One of the three bound lumps also has an interesting trajectory that appears to cross the comet’s nucleus, hinting that it might have been ejected shortly before the observations.
This possibility is as intriguing as it is puzzling, since the comet was still at a very large distance from the Sun at the time for sunlight to cause enough sublimation and release such a large chunk of material from the nucleus surface.
More sets of similar images were collected after last September, and they are being analysed to identify and study the trajectories of other chunks as the comet got closer and closer to the Sun. However, it will be virtually impossible to recover and identify the same chunks in later images.
As far as Rosetta is concerned, the lumps of cometary material detected by Davidsson and colleagues are too sparse to pose any hazard to the spacecraft operations.
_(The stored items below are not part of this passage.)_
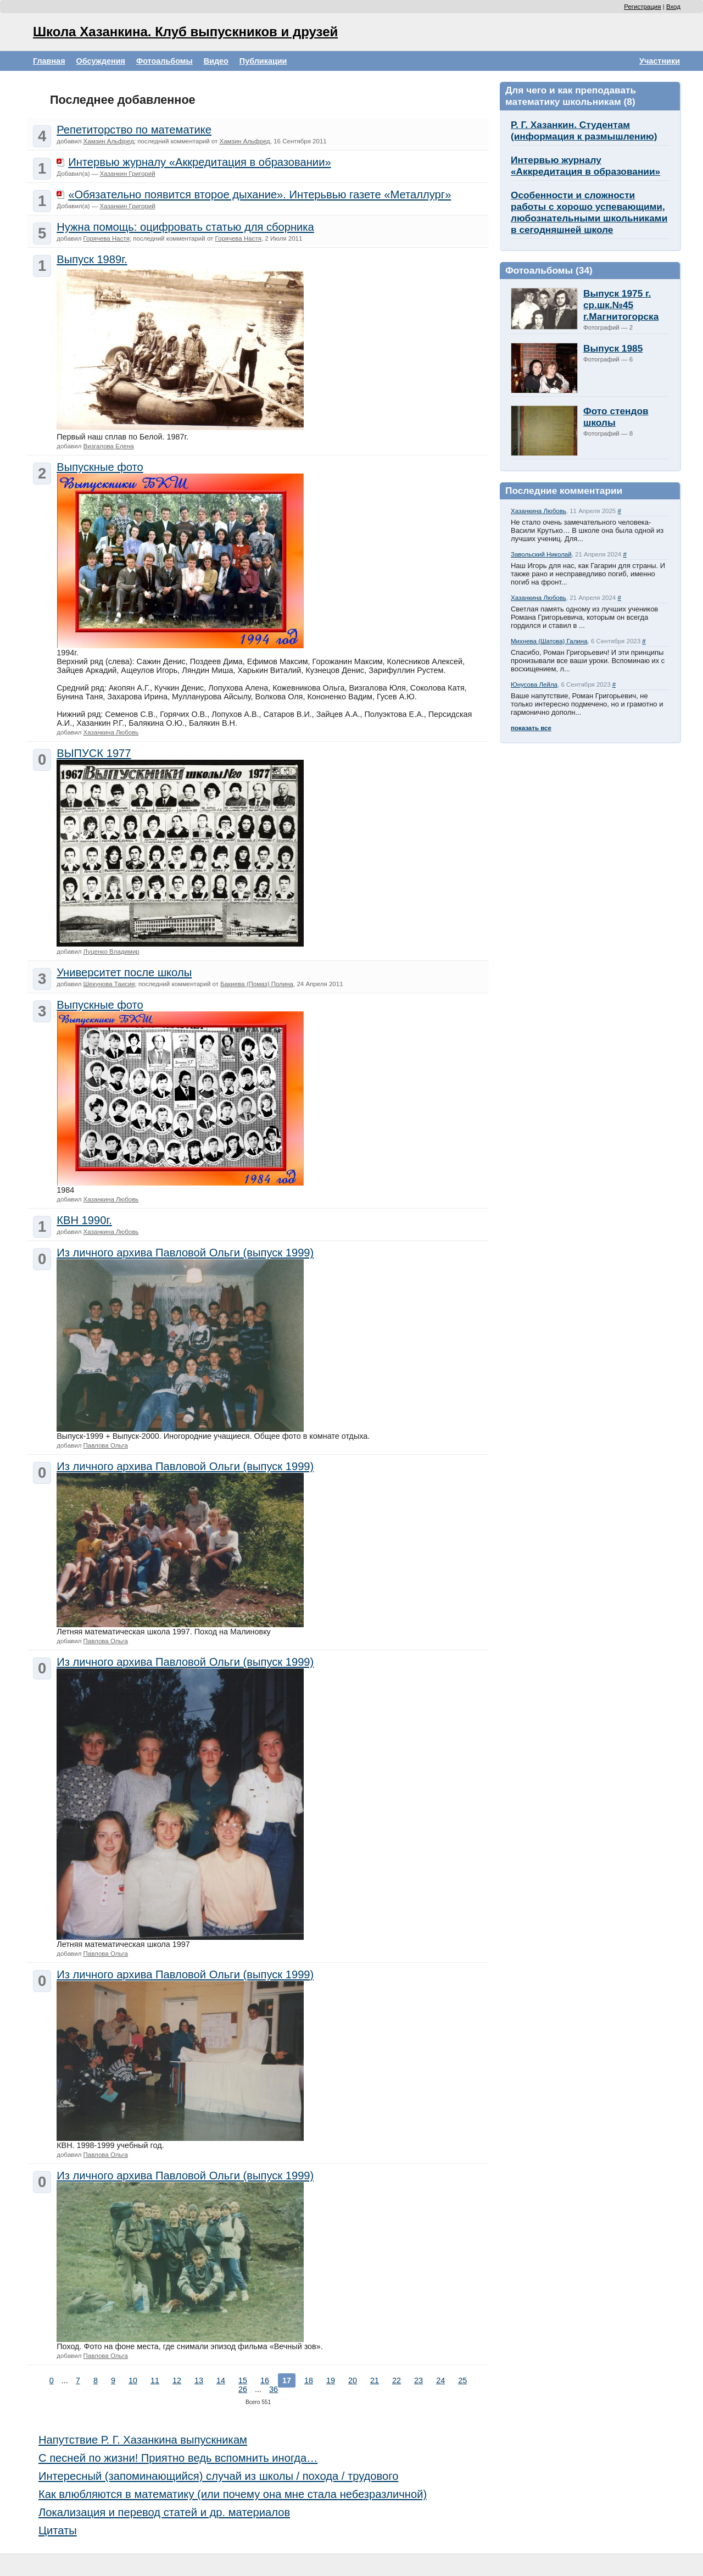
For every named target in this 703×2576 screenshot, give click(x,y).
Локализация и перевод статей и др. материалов (164, 2512)
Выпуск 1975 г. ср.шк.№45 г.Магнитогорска (621, 305)
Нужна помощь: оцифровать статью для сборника (185, 227)
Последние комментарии (563, 490)
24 (440, 2380)
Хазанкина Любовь (538, 511)
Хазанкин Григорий (127, 173)
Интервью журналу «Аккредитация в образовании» (585, 165)
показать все (531, 728)
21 (374, 2380)
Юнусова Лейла (534, 684)
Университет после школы (124, 972)
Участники (659, 61)
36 (273, 2389)
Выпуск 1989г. (92, 259)
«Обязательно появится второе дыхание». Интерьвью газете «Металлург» (259, 194)
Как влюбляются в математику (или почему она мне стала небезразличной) (232, 2494)
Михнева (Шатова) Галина (549, 641)
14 (220, 2380)
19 (330, 2380)
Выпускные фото (100, 467)
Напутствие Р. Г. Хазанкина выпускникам (142, 2440)
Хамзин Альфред (108, 141)
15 (242, 2380)
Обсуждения (100, 61)
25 (462, 2380)
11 (154, 2380)
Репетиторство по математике (134, 130)
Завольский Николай (541, 554)
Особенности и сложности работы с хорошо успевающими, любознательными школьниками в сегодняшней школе (589, 212)
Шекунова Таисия (109, 984)
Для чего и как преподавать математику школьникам (570, 96)
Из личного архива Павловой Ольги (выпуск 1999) (185, 1253)
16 (264, 2380)
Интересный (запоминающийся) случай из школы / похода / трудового (218, 2476)
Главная (49, 61)
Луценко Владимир (111, 951)
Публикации (263, 61)
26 (242, 2389)
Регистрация (642, 6)
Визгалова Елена (108, 446)
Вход (673, 6)
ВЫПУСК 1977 (94, 753)
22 (396, 2380)
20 (352, 2380)
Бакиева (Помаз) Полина (256, 984)
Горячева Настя (106, 238)
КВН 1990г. (84, 1220)
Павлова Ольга (105, 1445)
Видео (216, 61)
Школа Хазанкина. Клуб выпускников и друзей (185, 31)
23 (418, 2380)
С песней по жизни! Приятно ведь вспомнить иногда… (177, 2458)
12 (176, 2380)
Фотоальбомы (164, 61)
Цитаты (57, 2530)
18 (308, 2380)
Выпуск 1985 (613, 348)
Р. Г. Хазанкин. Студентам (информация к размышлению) (584, 130)
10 (133, 2380)
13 (198, 2380)
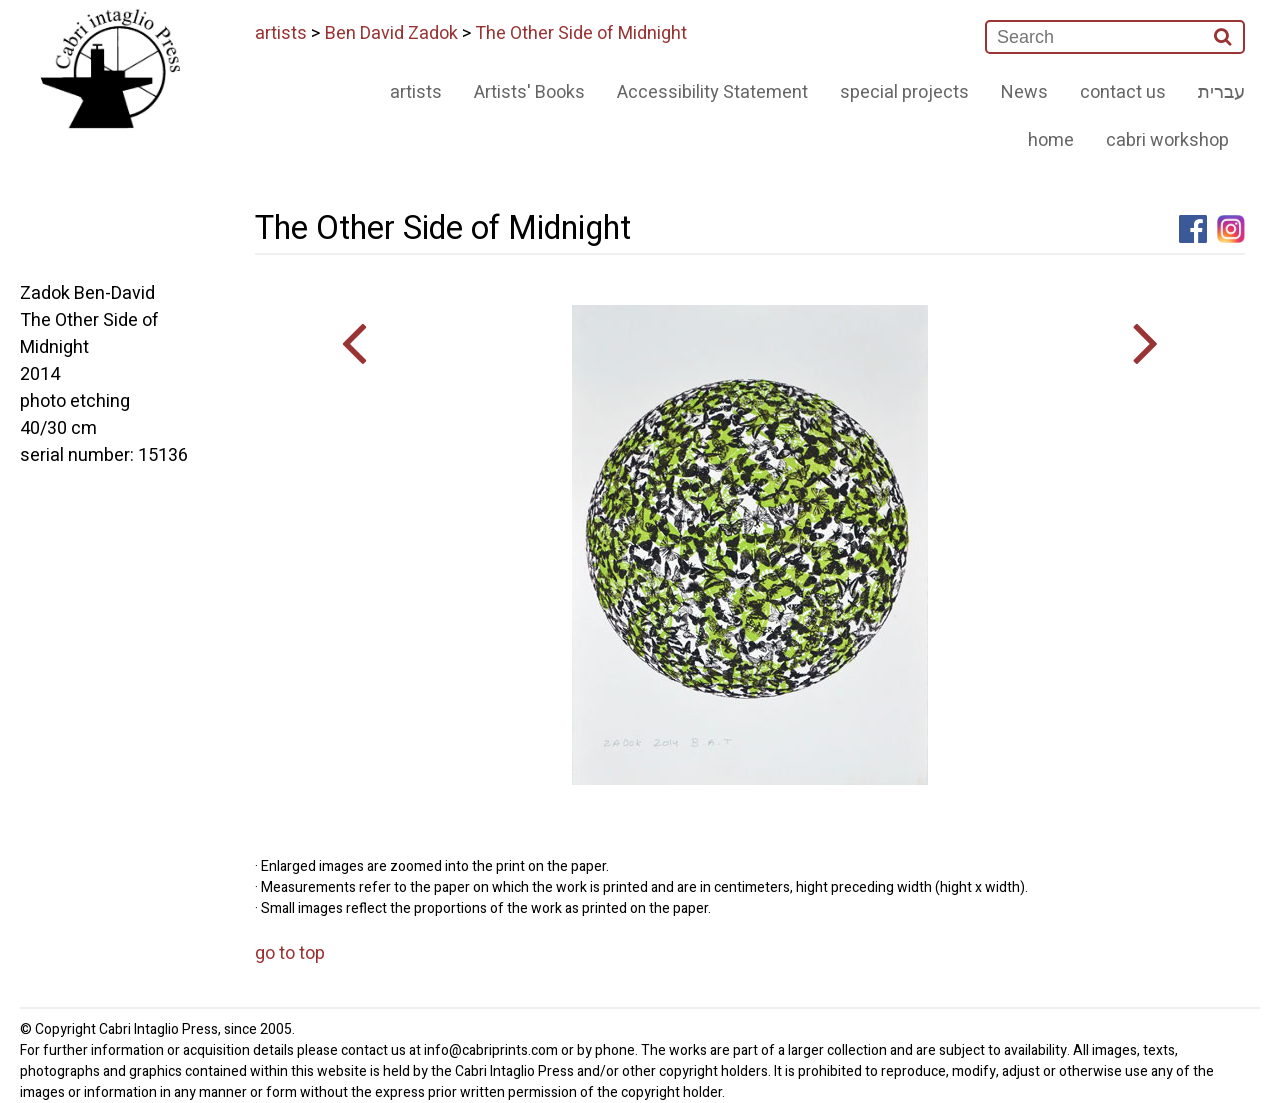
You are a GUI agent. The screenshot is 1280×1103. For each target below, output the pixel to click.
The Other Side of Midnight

But what about much larger lumps of cometary material, several tens of metres across? Such satellites have been detected around many asteroids and other small bodies in the solar system. Is there any evidence for similar ‘companions’ of Comet 67P/C-G?
Ivano Bertini from the University of Padua, Italy, led a study to look for such satellites around the comet, reporting their results in another paper to be published in Astronomy and Astrophysics. The team used images that were taken with the OSIRIS narrow-aperture camera (NAC) in July 2014, prior to arrival at the comet, to inspect the comet’s large-scale surroundings at high resolution.
After careful examination of these images, the scientists found no evidence of satellites around 67P/C-G. The upper limits set by these measurements indicate that no chunks larger than six metres were found within distances of 20 kilometres from the nucleus, and none larger than a metre at distances between 20 and 110 kilometres from the nucleus.
Finding such a large satellite around the comet could have brought additional information to constrain the formation of this curiously shaped body. However, the analysis of Bertini and collaborators does not exclude the possibility that 67P/C-G might have had such a companion in the past, that could have well been lost given the harsh events that characterise a comet’s life.